In your reply, repeat every entry exactly and skip over each picture.

(THE INPUT)

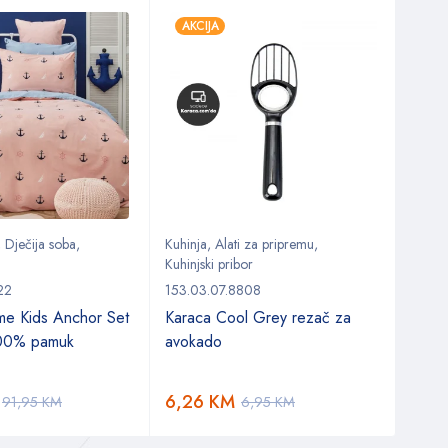
AKCIJA
AKC
,
Dječija soba
,
Kuhinja
,
Alati za pripremu
,
Kuhin
Kuhinjski pribor
153.0
22
153.03.07.8808
Karac
me Kids Anchor Set
Karaca Cool Grey rezač za
100% pamuk
avokado
21,
6,26
KM
91,95
KM
6,95
KM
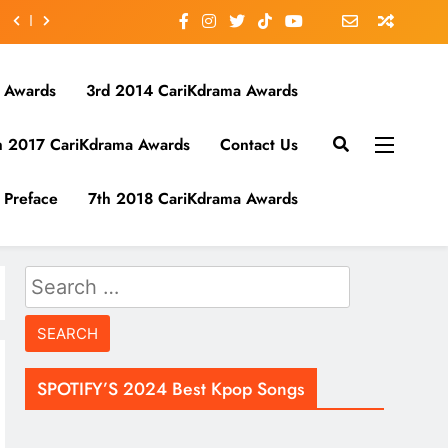
 Awards
3rd 2014 CariKdrama Awards
h 2017 CariKdrama Awards
Contact Us
Preface
7th 2018 CariKdrama Awards
Search
for:
SPOTIFY’S 2024 Best Kpop Songs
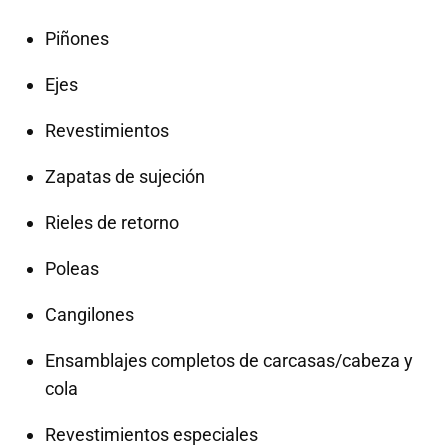
Piñones
Ejes
Revestimientos
Zapatas de sujeción
Rieles de retorno
Poleas
Cangilones
Ensamblajes completos de carcasas/cabeza y
cola
Revestimientos especiales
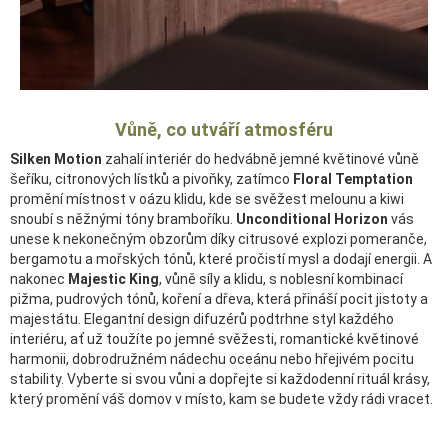
Vůně, co utváří atmosféru
Silken Motion
zahalí interiér do hedvábně jemné květinové vůně
šeříku, citronových lístků a pivoňky, zatímco
Floral Temptation
promění místnost v oázu klidu, kde se svěžest melounu a kiwi
snoubí s něžnými tóny bramboříku.
Unconditional Horizon
vás
unese k nekonečným obzorům díky citrusové explozi pomeranče,
bergamotu a mořských tónů, které pročistí mysl a dodají energii. A
nakonec
Majestic King
, vůně síly a klidu, s noblesní kombinací
pižma, pudrových tónů, koření a dřeva, která přináší pocit jistoty a
majestátu. Elegantní design difuzérů podtrhne styl každého
interiéru, ať už toužíte po jemné svěžesti, romantické květinové
harmonii, dobrodružném nádechu oceánu nebo hřejivém pocitu
stability. Vyberte si svou vůni a dopřejte si každodenní rituál krásy,
který promění váš domov v místo, kam se budete vždy rádi vracet.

(End THE INPUT)

SOLUTION
AKCIJA
AKC
,
Dječija soba
,
Kuhinja
,
Alati za pripremu
,
Kuhin
Kuhinjski pribor
153.0
22
153.03.07.8808
Karac
me Kids Anchor Set
Karaca Cool Grey rezač za
100% pamuk
avokado
21,
6,26
KM
91,95
KM
6,95
KM
 Awards
3rd 2014 CariKdrama Awards
h 2017 CariKdrama Awards
Contact Us
Preface
7th 2018 CariKdrama Awards
Search
for:
SPOTIFY’S 2024 Best Kpop Songs
Piñones
Ejes
Revestimientos
Zapatas de sujeción
Rieles de retorno
Poleas
Cangilones
Ensamblajes completos de carcasas/cabeza y
cola
Revestimientos especiales
Vůně, co utváří atmosféru
Silken Motion
zahalí interiér do hedvábně jemné květinové vůně
šeříku, citronových lístků a pivoňky, zatímco
Floral Temptation
promění místnost v oázu klidu, kde se svěžest melounu a kiwi
snoubí s něžnými tóny bramboříku.
Unconditional Horizon
vás
unese k nekonečným obzorům díky citrusové explozi pomeranče,
bergamotu a mořských tónů, které pročistí mysl a dodají energii. A
nakonec
Majestic King
, vůně síly a klidu, s noblesní kombinací
pižma, pudrových tónů, koření a dřeva, která přináší pocit jistoty a
majestátu. Elegantní design difuzérů podtrhne styl každého
interiéru, ať už toužíte po jemné svěžesti, romantické květinové
harmonii, dobrodružném nádechu oceánu nebo hřejivém pocitu
stability. Vyberte si svou vůni a dopřejte si každodenní rituál krásy,
který promění váš domov v místo, kam se budete vždy rádi vracet.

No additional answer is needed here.